*Your instructions*
The listing that follows should be copied in full and exactly, with no pictures.

*Supplied material*
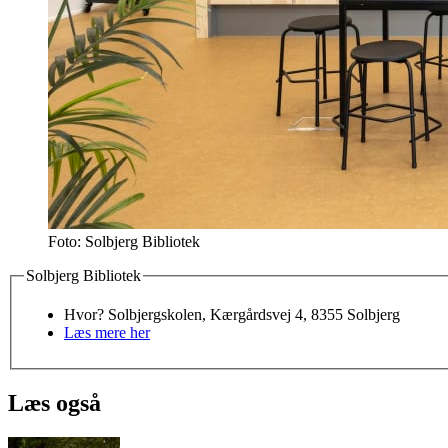
Foto: Solbjerg Bibliotek
Solbjerg Bibliotek
Hvor? Solbjergskolen, Kærgårdsvej 4, 8355 Solbjerg
Læs mere her
Læs også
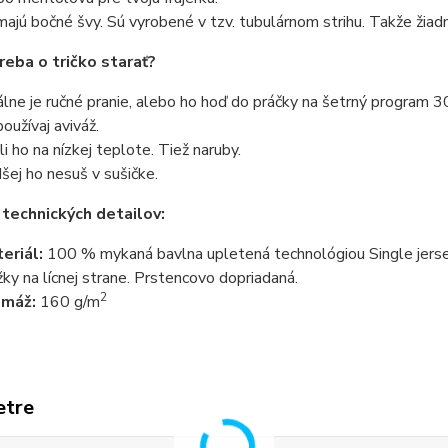
ajú bočné švy. Sú vyrobené v tzv. tubulárnom strihu. Takže žiadn
reba o tričko starať?
álne je ručné pranie, alebo ho hoď do práčky na šetrný program 3
oužívaj aviváž.
li ho na nízkej teplote. Tiež naruby.
šej ho nesuš v sušičke.
 technických detailov:
eriál:
100 % mykaná bavlna upletená technológiou Single jersey
žky na lícnej strane. Prstencovo dopriadaná.
2
amáž:
160 g/m
etre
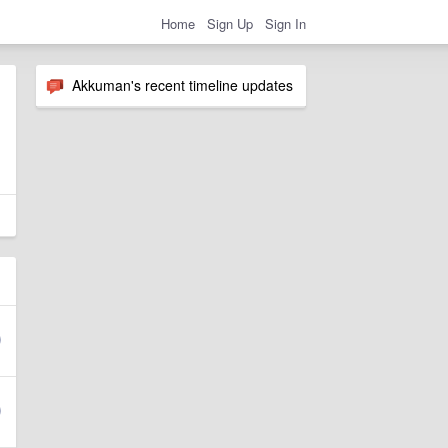
Home
Sign Up
Sign In
Akkuman's recent timeline updates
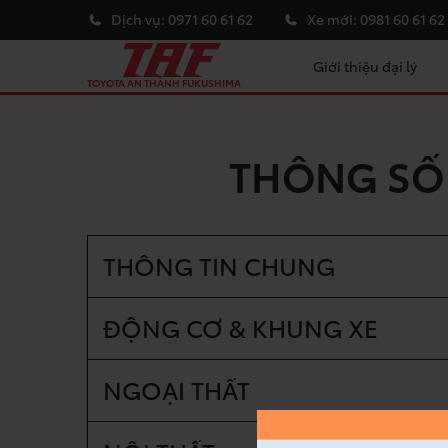
Dịch vụ:
0971 60 61 62
Xe mới:
0981 60 61 62
Giới thiệu đại lý
TOYOTA AN THÀNH FUKUSHIMA
THÔNG SỐ 
THÔNG TIN CHUNG
ĐỘNG CƠ & KHUNG XE
NGOẠI THẤT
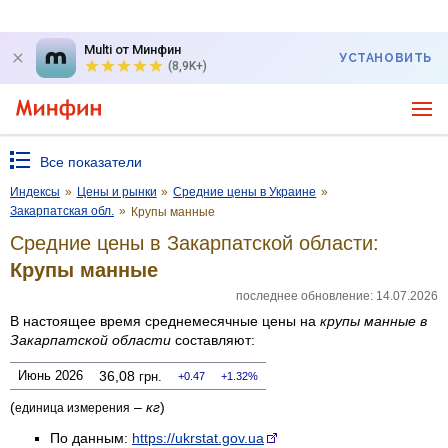
Multi от Минфин
УСТАНОВИТЬ
(8,9K+)
Все показатели
Индексы
»
Цены и рынки
»
Средние цены в Украине
»
Закарпатская обл.
»
Крупы манные
Средние цены в Закарпатской области:
Крупы манные
последнее обновление: 14.07.2026
В настоящее время среднемесячные цены на
крупы манные
в
Закарпатской области
составляют:
Июнь 2026
36,08
грн.
0.47
1.32%
(
–
кг
)
единица измерения
По данным:
https://ukrstat.gov.ua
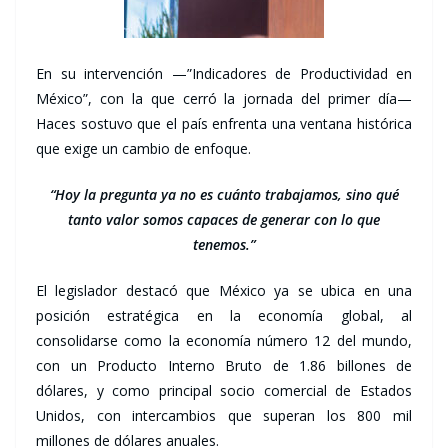
En su intervención —”Indicadores de Productividad en
México”, con la que cerró la jornada del primer día—
Haces sostuvo que el país enfrenta una ventana histórica
que exige un cambio de enfoque.
“Hoy la pregunta ya no es cuánto trabajamos, sino qué
tanto valor somos capaces de generar con lo que
tenemos.”
El legislador destacó que México ya se ubica en una
posición estratégica en la economía global, al
consolidarse como la economía número 12 del mundo,
con un Producto Interno Bruto de 1.86 billones de
dólares, y como principal socio comercial de Estados
Unidos, con intercambios que superan los 800 mil
millones de dólares anuales.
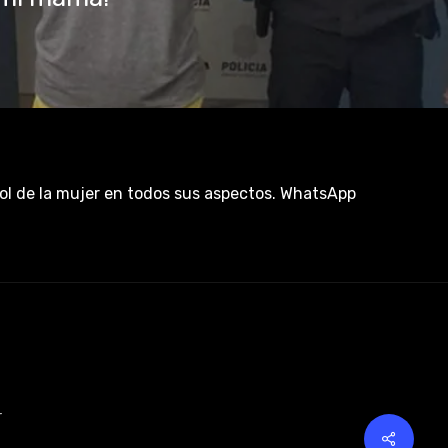
rol de la mujer en todos sus aspectos. WhatsApp
r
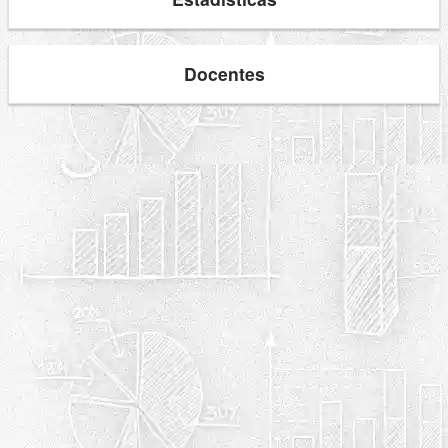
Docentes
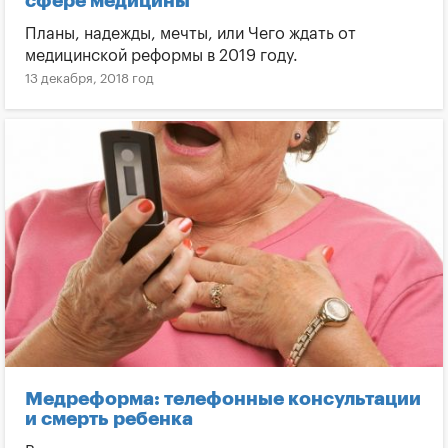
сфере медицины
Планы, надежды, мечты, или Чего ждать от
медицинской реформы в 2019 году.
13 декабря, 2018 год
Медреформа: телефонные консультации
и смерть ребенка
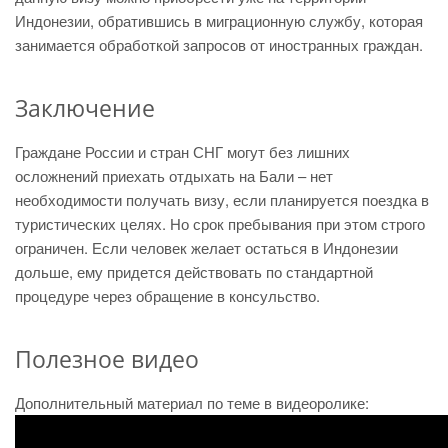
Индонезии, обратившись в миграционную службу, которая
занимается обработкой запросов от иностранных граждан.
Заключение
Граждане России и стран СНГ могут без лишних
осложнений приехать отдыхать на Бали – нет
необходимости получать визу, если планируется поездка в
туристических целях. Но срок пребывания при этом строго
ограничен. Если человек желает остаться в Индонезии
дольше, ему придется действовать по стандартной
процедуре через обращение в консульство.
Полезное видео
Дополнительный материал по теме в видеоролике:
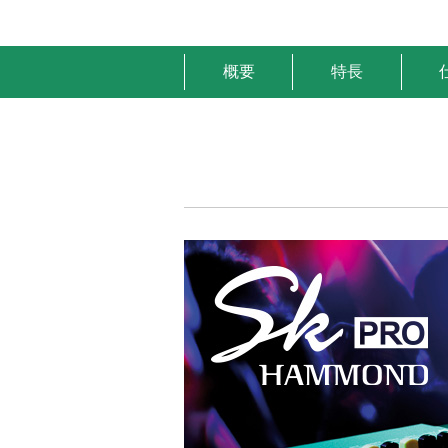
概要
特長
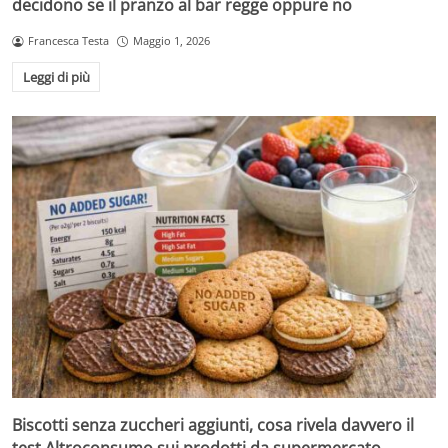
decidono se il pranzo al bar regge oppure no
Francesca Testa
Maggio 1, 2026
Leggi di più
Biscotti senza zuccheri aggiunti, cosa rivela davvero il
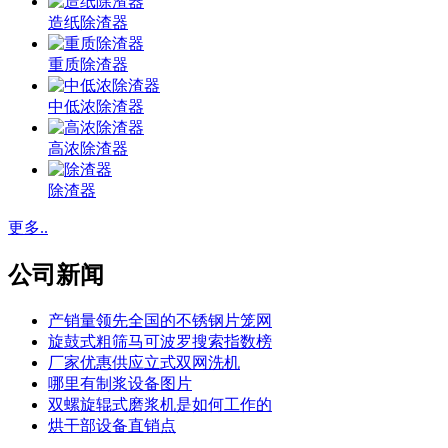
造纸除渣器
重质除渣器
中低浓除渣器
高浓除渣器
除渣器
更多..
公司新闻
产销量领先全国的不锈钢片笼网
旋鼓式粗筛马可波罗搜索指数榜
厂家优惠供应立式双网洗机
哪里有制浆设备图片
双螺旋辊式磨浆机是如何工作的
烘干部设备直销点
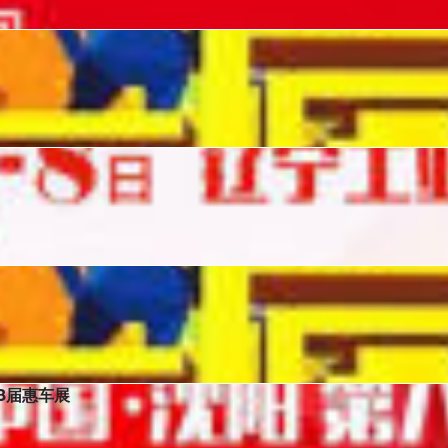
日在辽宁沈阳苏家屯国际展览中心盛大举行！
在辽宁沈阳辽宁工业展览馆盛大举行！
0日在辽宁沈阳辽宁工业展览馆盛大举行！
8届惠车展
届惠车展将于2024年6月14日至16日在辽宁沈阳辽宁工业展览馆盛大举行！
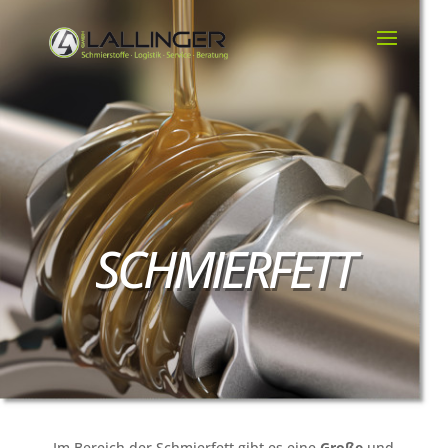
SCHMIERFETT
Im Bereich der Schmierfett gibt es eine
Große
und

*Answer section*
Foto: Solbjerg Bibliotek
Solbjerg Bibliotek
Hvor? Solbjergskolen, Kærgårdsvej 4, 8355 Solbjerg
Læs mere her
Læs også
ajú bočné švy. Sú vyrobené v tzv. tubulárnom strihu. Takže žiadn
reba o tričko starať?
álne je ručné pranie, alebo ho hoď do práčky na šetrný program 3
oužívaj aviváž.
li ho na nízkej teplote. Tiež naruby.
šej ho nesuš v sušičke.
 technických detailov:
eriál:
100 % mykaná bavlna upletená technológiou Single jersey
žky na lícnej strane. Prstencovo dopriadaná.
2
amáž:
160 g/m
etre
Home
Sign Up
Sign In
Akkuman's recent timeline updates
Dịch vụ:
0971 60 61 62
Xe mới:
0981 60 61 62
Giới thiệu đại lý
TOYOTA AN THÀNH FUKUSHIMA
THÔNG SỐ 
THÔNG TIN CHUNG
ĐỘNG CƠ & KHUNG XE
NGOẠI THẤT
Multi от Минфин
УСТАНОВИТЬ
(8,9K+)
Все показатели
Индексы
»
Цены и рынки
»
Средние цены в Украине
»
Закарпатская обл.
»
Крупы манные
Средние цены в Закарпатской области:
Крупы манные
последнее обновление: 14.07.2026
В настоящее время среднемесячные цены на
крупы манные
в
Закарпатской области
составляют:
Июнь 2026
36,08
грн.
0.47
1.32%
(
–
кг
)
единица измерения
По данным:
https://ukrstat.gov.ua
En su intervención —”Indicadores de Productividad en
México”, con la que cerró la jornada del primer día—
Haces sostuvo que el país enfrenta una ventana histórica
que exige un cambio de enfoque.
“Hoy la pregunta ya no es cuánto trabajamos, sino qué
tanto valor somos capaces de generar con lo que
tenemos.”
El legislador destacó que México ya se ubica en una
posición estratégica en la economía global, al
consolidarse como la economía número 12 del mundo,
con un Producto Interno Bruto de 1.86 billones de
dólares, y como principal socio comercial de Estados
Unidos, con intercambios que superan los 800 mil
millones de dólares anuales.
rol de la mujer en todos sus aspectos. WhatsApp
r
Docentes
сфере медицины
Планы, надежды, мечты, или Чего ждать от
медицинской реформы в 2019 году.
13 декабря, 2018 год
Медреформа: телефонные консультации
и смерть ребенка
Индонезии, обратившись в миграционную службу, которая
занимается обработкой запросов от иностранных граждан.
Заключение
Граждане России и стран СНГ могут без лишних
осложнений приехать отдыхать на Бали – нет
необходимости получать визу, если планируется поездка в
туристических целях. Но срок пребывания при этом строго
ограничен. Если человек желает остаться в Индонезии
дольше, ему придется действовать по стандартной
процедуре через обращение в консульство.
Полезное видео
Дополнительный материал по теме в видеоролике:
概要
特長
decidono se il pranzo al bar regge oppure no
Francesca Testa
Maggio 1, 2026
Leggi di più
Biscotti senza zuccheri aggiunti, cosa rivela davvero il
造纸除渣器
重质除渣器
中低浓除渣器
高浓除渣器
除渣器
更多..
公司新闻
产销量领先全国的不锈钢片笼网
旋鼓式粗筛马可波罗搜索指数榜
厂家优惠供应立式双网洗机
哪里有制浆设备图片
双螺旋辊式磨浆机是如何工作的
烘干部设备直销点
日在辽宁沈阳苏家屯国际展览中心盛大举行！
在辽宁沈阳辽宁工业展览馆盛大举行！
0日在辽宁沈阳辽宁工业展览馆盛大举行！
8届惠车展
届惠车展将于2024年6月14日至16日在辽宁沈阳辽宁工业展览馆盛大举行！
SCHMIERFETT
Im Bereich der Schmierfett gibt es eine
Große
und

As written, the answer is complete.